**Activity:**
Count each line below that has "oder" anywhere in it. Answer with the total alone.

(Saved entries)
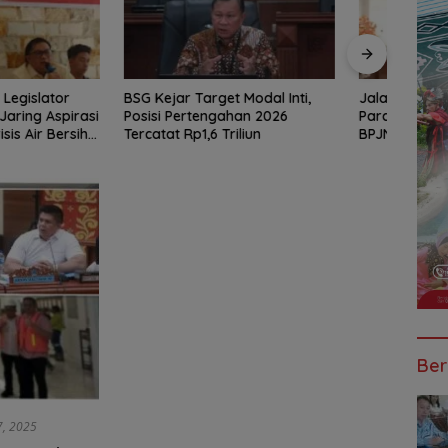
 Target Modal Inti,
Jalan Berlubang Picu Macet
Meng
ertengahan 2026
Parah Winangun–Pineleng,
Desa
Rp1,6 Triliun
BPJN Sulut Pastikan
Ketua
Penambalan Aspal Dimulai
Braie
Malam Ini
Depa
Ber
7, 2025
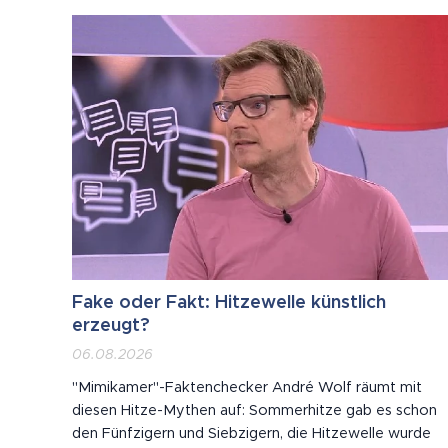
hat: von der Arbeit über die Bildung bis zu dem, was
wir noch für "echt" halten. Vor...
Fake oder Fakt: Hitzewelle künstlich
erzeugt?
06.08.2026
"Mimikamer"-Faktenchecker André Wolf räumt mit
diesen Hitze-Mythen auf: Sommerhitze gab es schon
den Fünfzigern und Siebzigern, die Hitzewelle wurde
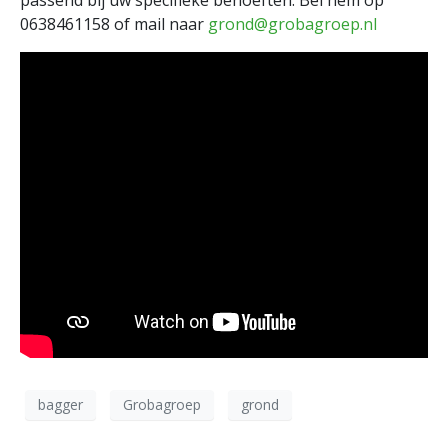
0638461158 of mail naar
grond@grobagroep.nl
bagger
Grobagroep
grond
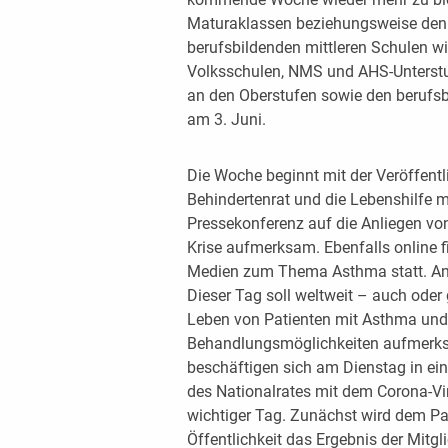
Maturaklassen beziehungsweise den
berufsbildenden mittleren Schulen wi
Volksschulen, NMS und AHS-Unterstufe
an den Oberstufen sowie den berufs
am 3. Juni.
Die Woche beginnt mit der Veröffentli
Behindertenrat und die Lebenshilfe 
Pressekonferenz auf die Anliegen vo
Krise aufmerksam. Ebenfalls online f
Medien zum Thema Asthma statt. Anl
Dieser Tag soll weltweit – auch oder
Leben von Patienten mit Asthma und
Behandlungsmöglichkeiten aufmerks
beschäftigen sich am Dienstag in e
des Nationalrates mit dem Corona-Vir
wichtiger Tag. Zunächst wird dem Pa
Öffentlichkeit das Ergebnis der Mitg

**The completed task:**
2